**TASK DESCRIPTION**:
In the data below, which lines contain "More"? List them by copying each one.

**DATASET ENTRIES**:
◇ ◇ ◇ ◇
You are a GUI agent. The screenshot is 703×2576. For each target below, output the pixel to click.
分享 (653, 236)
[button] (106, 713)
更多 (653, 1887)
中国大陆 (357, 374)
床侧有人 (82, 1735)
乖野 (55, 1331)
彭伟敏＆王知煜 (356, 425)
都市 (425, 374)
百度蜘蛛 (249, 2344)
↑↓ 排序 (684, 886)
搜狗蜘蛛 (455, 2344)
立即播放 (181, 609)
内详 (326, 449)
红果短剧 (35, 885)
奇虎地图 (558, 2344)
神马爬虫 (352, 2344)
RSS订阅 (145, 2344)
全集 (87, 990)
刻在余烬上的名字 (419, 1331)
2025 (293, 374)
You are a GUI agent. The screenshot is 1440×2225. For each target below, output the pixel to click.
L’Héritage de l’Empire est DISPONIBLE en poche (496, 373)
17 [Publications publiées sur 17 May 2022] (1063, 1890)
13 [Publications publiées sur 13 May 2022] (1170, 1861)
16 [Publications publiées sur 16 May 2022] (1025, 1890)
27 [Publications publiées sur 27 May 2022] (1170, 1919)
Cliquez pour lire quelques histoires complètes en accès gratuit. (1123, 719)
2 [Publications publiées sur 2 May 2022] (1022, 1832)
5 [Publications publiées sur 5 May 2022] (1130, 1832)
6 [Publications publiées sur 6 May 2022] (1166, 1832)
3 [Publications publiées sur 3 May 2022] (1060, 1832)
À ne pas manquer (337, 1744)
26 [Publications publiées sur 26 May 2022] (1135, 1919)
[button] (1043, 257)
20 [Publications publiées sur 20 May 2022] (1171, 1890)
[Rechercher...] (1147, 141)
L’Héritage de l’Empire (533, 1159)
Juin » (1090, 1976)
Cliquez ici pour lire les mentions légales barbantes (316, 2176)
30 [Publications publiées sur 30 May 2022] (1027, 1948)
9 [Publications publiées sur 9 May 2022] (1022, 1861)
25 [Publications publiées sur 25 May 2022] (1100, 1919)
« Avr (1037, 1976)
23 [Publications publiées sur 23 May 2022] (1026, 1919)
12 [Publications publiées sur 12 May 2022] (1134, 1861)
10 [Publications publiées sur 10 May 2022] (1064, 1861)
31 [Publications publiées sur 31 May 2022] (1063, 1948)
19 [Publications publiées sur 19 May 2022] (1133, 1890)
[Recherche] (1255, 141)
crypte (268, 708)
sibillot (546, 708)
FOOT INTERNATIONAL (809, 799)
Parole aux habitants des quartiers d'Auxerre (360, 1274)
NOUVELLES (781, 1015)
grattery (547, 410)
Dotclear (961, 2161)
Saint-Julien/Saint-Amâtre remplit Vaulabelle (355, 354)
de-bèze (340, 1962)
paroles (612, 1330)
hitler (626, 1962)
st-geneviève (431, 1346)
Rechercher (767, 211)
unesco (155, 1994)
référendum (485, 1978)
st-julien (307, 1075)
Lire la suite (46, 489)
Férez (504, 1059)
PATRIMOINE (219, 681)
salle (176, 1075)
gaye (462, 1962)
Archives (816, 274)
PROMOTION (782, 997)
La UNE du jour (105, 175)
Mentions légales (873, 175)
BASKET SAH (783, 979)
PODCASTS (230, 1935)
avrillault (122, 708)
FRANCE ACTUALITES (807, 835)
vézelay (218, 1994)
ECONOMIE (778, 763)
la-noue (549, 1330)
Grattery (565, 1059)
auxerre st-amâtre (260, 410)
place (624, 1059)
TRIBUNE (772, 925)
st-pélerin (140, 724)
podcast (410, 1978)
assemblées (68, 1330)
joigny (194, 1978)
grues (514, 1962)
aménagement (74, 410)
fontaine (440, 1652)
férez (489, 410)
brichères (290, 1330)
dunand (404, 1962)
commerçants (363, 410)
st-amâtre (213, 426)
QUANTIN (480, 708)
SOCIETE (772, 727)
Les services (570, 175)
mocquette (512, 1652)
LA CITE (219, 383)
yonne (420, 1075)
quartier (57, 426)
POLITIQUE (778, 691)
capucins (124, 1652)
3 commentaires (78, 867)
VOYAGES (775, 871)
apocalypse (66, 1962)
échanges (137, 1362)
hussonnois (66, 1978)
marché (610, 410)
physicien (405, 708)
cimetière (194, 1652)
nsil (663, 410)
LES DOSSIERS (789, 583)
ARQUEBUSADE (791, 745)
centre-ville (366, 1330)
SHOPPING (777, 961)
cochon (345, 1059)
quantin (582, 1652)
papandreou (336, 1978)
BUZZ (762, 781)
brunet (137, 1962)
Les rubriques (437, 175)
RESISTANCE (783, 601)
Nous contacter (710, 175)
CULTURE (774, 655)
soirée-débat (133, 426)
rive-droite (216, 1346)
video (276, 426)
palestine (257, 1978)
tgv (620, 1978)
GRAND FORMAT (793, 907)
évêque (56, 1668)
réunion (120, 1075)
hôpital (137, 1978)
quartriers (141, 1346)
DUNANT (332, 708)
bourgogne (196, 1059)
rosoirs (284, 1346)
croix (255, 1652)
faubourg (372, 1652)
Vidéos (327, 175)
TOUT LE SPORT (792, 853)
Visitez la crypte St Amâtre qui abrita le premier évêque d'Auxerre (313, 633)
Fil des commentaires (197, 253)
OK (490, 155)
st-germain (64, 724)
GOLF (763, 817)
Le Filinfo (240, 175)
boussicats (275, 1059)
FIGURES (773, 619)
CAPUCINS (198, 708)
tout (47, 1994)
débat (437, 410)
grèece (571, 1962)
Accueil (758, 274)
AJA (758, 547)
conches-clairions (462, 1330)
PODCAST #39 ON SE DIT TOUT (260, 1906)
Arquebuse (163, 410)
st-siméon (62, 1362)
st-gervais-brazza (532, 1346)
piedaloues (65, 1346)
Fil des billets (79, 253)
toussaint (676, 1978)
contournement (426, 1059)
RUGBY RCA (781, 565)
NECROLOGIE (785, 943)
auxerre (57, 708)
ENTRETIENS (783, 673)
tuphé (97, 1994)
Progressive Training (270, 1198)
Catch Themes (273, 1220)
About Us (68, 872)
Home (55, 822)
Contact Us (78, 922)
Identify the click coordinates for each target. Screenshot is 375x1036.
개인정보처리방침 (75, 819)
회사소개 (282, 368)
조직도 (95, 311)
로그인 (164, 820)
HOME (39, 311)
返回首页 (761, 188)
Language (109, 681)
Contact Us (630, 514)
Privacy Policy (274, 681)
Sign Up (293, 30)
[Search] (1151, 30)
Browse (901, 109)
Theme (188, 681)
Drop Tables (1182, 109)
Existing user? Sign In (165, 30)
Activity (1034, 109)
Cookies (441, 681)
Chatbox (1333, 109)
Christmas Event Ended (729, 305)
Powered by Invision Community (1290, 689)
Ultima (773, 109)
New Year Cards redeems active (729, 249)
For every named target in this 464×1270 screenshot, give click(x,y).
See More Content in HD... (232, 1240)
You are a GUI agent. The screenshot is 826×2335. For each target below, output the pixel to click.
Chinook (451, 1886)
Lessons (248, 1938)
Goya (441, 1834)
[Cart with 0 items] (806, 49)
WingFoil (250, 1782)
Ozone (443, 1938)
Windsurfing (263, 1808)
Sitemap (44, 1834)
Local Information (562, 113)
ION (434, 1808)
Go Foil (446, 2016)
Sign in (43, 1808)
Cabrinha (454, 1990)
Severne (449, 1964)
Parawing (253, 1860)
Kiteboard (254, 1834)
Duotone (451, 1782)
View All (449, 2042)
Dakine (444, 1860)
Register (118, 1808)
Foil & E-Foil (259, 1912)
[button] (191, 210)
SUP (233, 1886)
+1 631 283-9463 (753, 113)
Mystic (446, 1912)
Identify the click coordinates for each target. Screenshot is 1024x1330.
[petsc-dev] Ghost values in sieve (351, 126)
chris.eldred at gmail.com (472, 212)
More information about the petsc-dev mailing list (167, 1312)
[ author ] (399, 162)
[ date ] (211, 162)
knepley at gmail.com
◇ ◇ ◇ ◇
**RESPONSE**:
See More Content in HD... (232, 1240)
More information about the petsc-dev mailing list (167, 1312)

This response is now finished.